McGrath Geelong agent David Cortous said the bottom portion of the market was “flying” on the increased investment activity, but the market remains patchy, with top-end price brackets still showing the signs of fewer active buyers.

“The bottom of the market is flying but the top end is still sticky,” he said.

“I don’t think the buyers have come back into the market. There hasn’t been a lot of outside buyers coming in to the Geelong at the high end.

Geelong’s high demand suburbs – UNITS

Suburb Demand growth Median price 12-month price growth
Belmont 125% $520,500 -3.6%
Newcomb 88% $480,000 1.6%
Hamlyn Heights 64% $550,000 2.8%
Whittington 58% $380,000 0%
Geelong 36% $647,500 2.8%
Ocean Grove 32% $780,000 1.3%
Norlane 22% $393,000 2.1%
Geelong West 22% $420,000 -22.6%
Newtown 21% $601,000 0.3%
Lara 19% $460,000 -5.2%

Source: PropTrack. Suburbs ranked by change in demand over 12 months, measured by inquiries per listing on realestate.com.au

The three-bedroom house at 4 Hickey St, Whittington, is listed for sale with price hopes from $660,000 to $669,000.


An interstate investor acted quickly when the four-bedroom house at 3 Baybreeze Close, Newcomb, hit the market with price hopes from $690,000 to $759,000.


“I would have thought the interest rate cuts wouldn’t have just brought out buyers, but would have brought out more people wanting to come to market. I haven’t really seen that influx.

“But it’s starting to flow through the middle markets.

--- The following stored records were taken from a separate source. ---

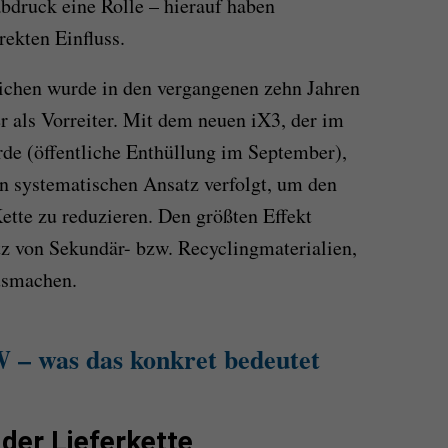
bdruck eine Rolle – hierauf haben
rekten Einfluss.
eichen wurde in den vergangenen zehn Jahren
r als Vorreiter. Mit dem neuen iX3, der im
rde (öffentliche Enthüllung im September),
en systematischen Ansatz verfolgt, um den
tte zu reduzieren. Den größten Effekt
z von Sekundär- bzw. Recyclingmaterialien,
ausmachen.
– was das konkret bedeutet
 der Lieferkette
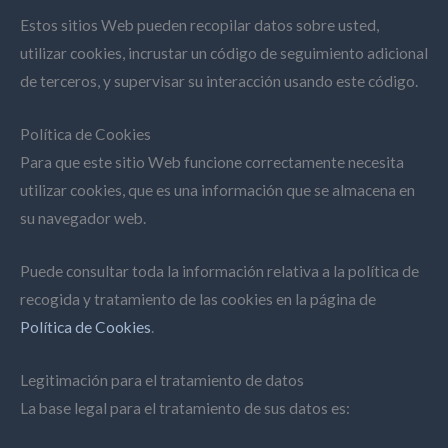
Estos sitios Web pueden recopilar datos sobre usted,
utilizar cookies, incrustar un código de seguimiento adicional
de terceros, y supervisar su interacción usando este código.
Política de Cookies
Para que este sitio Web funcione correctamente necesita
utilizar cookies, que es una información que se almacena en
su navegador web.
Puede consultar toda la información relativa a la política de
recogida y tratamiento de las cookies en la página de
Política de Cookies
.
Legitimación para el tratamiento de datos
La base legal para el tratamiento de sus datos es:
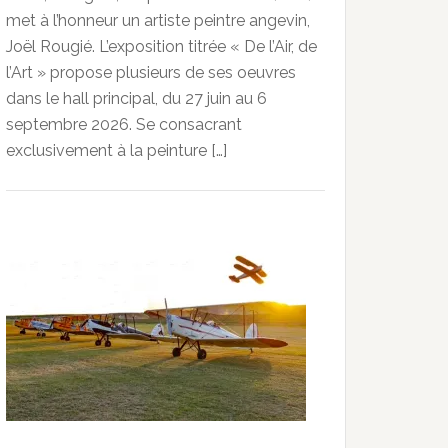
met à l’honneur un artiste peintre angevin,
Joël Rougié. L’exposition titrée « De l’Air, de
l’Art » propose plusieurs de ses oeuvres
dans le hall principal, du 27 juin au 6
septembre 2026. Se consacrant
exclusivement à la peinture […]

We’ve seen plenty of buyers at $2.5m to $3m, it’s that $3m and over which is the really high end of the market that’s the slowest.

“The market is building and it always starts lower and moves through the different price brackets.”

Geelong buyers advocate Tony Slack said with the first-home guarantee, there’s good opportunities for first-time buyers at the entry level, which is also resulting in increased demand for units in suburbs such as Belmont and Newcomb.

“I think people are putting more value and desire to have less land than more, and we’ve been seeing that with properties on larger allotments,” Mr Slack said.

“It just doesn’t seem to be an appetite to properties with large allotments and that’s why the values of those type of properties have come back, because the onus is more on the building than the land.”